→ Task to carry out:
For the entries below, report every line that includes the word "今日热词".

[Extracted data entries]
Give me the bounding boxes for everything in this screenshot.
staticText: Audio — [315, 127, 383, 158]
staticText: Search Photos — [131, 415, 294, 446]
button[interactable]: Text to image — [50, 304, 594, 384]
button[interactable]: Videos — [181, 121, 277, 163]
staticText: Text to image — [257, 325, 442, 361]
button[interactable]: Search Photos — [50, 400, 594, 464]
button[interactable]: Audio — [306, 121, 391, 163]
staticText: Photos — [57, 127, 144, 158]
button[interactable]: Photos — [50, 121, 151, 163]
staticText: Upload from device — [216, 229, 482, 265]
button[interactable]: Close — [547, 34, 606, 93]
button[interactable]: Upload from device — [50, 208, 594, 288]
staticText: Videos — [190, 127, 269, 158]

==

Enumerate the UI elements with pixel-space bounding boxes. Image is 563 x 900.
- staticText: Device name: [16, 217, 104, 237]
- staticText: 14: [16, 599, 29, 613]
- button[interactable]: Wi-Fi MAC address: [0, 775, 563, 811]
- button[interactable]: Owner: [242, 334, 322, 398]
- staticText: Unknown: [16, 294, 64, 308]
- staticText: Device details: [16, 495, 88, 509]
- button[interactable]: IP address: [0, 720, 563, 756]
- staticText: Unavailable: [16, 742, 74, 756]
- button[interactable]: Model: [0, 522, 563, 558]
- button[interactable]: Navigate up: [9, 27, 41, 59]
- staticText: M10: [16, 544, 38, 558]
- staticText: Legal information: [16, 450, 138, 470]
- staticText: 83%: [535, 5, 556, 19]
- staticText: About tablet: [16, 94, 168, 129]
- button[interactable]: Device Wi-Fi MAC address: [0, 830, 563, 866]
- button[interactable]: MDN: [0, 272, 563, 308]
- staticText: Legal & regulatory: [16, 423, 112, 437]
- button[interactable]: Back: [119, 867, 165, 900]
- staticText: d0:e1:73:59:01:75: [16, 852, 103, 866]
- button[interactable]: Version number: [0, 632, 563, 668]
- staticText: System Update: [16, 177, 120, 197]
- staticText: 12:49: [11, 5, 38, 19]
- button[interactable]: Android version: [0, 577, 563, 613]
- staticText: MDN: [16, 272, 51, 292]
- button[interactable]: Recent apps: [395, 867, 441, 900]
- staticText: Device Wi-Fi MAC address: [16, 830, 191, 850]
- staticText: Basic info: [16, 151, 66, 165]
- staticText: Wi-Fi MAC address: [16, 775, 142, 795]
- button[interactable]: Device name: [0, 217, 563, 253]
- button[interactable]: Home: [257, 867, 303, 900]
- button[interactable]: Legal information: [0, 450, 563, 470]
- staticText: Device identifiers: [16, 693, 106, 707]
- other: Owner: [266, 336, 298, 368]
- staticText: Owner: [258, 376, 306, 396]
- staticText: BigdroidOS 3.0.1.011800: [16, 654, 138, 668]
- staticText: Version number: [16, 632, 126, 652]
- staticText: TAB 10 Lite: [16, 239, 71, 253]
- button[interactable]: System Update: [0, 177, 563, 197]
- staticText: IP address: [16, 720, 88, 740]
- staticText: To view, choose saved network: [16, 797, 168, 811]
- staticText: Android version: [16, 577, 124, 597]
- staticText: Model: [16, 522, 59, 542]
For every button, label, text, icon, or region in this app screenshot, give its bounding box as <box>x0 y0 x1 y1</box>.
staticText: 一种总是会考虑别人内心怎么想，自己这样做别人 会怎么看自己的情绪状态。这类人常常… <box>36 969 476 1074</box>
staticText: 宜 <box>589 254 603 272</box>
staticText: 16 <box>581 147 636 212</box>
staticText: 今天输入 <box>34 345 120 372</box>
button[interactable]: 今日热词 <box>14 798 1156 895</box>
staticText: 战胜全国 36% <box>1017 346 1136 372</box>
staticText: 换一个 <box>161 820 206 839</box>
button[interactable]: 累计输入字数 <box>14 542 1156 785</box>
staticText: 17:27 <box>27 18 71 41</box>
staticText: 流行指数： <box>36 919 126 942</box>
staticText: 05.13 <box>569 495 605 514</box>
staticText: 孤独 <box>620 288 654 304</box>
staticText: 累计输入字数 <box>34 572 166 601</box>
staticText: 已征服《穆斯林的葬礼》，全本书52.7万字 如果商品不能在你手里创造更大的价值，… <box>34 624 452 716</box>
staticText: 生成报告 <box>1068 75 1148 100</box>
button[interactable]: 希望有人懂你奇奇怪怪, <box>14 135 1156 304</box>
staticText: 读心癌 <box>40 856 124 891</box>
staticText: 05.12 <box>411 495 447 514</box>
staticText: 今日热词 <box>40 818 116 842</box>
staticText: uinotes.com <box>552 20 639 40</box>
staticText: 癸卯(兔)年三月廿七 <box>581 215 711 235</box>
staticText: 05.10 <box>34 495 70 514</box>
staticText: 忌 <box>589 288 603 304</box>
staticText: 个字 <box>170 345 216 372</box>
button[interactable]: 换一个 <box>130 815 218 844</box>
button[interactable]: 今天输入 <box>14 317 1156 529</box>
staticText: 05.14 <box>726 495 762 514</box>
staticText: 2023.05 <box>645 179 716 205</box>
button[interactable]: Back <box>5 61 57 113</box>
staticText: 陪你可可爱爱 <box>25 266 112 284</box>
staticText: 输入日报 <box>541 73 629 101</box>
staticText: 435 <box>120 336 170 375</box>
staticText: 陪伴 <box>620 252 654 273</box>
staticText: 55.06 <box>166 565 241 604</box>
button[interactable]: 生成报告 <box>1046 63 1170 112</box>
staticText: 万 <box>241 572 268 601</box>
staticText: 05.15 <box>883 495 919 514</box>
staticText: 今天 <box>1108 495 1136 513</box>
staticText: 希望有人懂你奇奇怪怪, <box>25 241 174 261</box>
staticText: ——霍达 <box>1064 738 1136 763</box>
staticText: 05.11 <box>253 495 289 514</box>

→ Solution below:
button[interactable]: 今日热词 <box>14 798 1156 895</box>
staticText: 今日热词 <box>40 818 116 842</box>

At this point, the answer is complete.